Foi nesse espírito que os movimentos negros não desistiram de galgar novos
patamares dentro da política interna uruguaia e se debruçaram na possibilidade de articulação
política internacional, no afã de amplificar as chances de implementar políticas públicas de
combate ao racismo naquele país, uma vez que os intercâmbios os fortaleceriam e a confecção
de documentos respaldados internacionalmente dariam o salto para a legitimidade perseguida.
Juan Pedro Machado completa:

No ano de 1994 realizamos aqui [em Monevidéu] um ato que se chamou “Seminário
Continental Sobre Afrodescendência e Política Pública para o Desenvolvimento da
População Afro”. Vieram pessoas de todos os lados, EUA, Brasil, Chile etc. Disso
se formou a “Rede Continental de Relações Afro-Americanas”, que a princípio
unificaria o Brasil, a Argentina, o Chile e o Paraguai com o resto da América. Não
vieram pessoas do Caribe.

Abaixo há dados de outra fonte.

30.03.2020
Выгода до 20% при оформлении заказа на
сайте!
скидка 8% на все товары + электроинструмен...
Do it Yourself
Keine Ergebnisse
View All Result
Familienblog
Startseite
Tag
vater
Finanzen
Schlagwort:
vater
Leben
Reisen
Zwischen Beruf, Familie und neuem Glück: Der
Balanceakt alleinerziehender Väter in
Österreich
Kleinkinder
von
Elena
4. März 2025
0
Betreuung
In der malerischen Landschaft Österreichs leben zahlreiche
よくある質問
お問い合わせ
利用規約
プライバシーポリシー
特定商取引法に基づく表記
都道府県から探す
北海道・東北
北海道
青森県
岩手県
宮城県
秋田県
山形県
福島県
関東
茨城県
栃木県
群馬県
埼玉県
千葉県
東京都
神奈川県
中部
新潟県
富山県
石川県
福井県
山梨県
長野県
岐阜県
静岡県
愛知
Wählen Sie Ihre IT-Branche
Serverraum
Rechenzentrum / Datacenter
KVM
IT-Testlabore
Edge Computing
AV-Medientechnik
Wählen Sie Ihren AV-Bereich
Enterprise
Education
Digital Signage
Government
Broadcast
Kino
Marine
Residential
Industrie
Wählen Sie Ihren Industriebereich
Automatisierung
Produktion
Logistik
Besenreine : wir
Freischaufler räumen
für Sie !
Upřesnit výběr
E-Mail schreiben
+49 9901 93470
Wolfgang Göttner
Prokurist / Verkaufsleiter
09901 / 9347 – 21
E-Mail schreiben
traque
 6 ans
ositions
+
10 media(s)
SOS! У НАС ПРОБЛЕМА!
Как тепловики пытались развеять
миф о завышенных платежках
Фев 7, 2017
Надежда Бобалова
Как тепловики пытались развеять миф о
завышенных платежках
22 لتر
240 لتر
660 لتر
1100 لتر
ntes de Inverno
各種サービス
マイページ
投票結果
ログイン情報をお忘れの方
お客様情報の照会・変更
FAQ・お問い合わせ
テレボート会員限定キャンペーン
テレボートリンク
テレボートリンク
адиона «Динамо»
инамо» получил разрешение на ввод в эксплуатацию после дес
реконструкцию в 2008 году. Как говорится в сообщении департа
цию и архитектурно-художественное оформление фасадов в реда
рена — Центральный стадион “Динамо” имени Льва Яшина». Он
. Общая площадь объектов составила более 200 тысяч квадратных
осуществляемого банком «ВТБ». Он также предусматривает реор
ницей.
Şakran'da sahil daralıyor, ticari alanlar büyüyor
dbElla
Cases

Esse trabalho rendeu muitos intercâmbios, conversas e
conexões com pessoas de diversos lugares. Construímos uma imagem séria do
movimento naquele evento. Quando começou essa coisa de Durbam, no ano de
1998, nós já tinhamos feito uma denúncia no comitê das Nações Unidas, dentro do
tema da convenção contra o racismo (JUAN PEDRO MACHADO).

Percebe-se que desde muito antes da Conferência de Durban já havia articulações


sendo feitas, o fio condutor do protagonismo do movimento negro uruguaio naquele evento
vinha sendo ensaiado a partir da troca de experiências com os países do continente sul-
americano. Assim como os movimentos negros brasileiros, os movimentos negros uruguaios
debateram exaustivamente acerca de quais os assuntos deveriam ter prioridade na conferência,
“el proceso de la conferencia de Durban duró dos años” (ANDRÉS URIOSTE).
A preparação para a Conferência foi um momento de grandes aprendizados
individuais e coletivos, demonstrou a capacidade organizativa, sinalizou para os desafios a
serem ultrapassados e contribuiu para que as redes se fortalecessem, mas sobretudo com a
ampliação do debate, com novas temáticas a serem observadas.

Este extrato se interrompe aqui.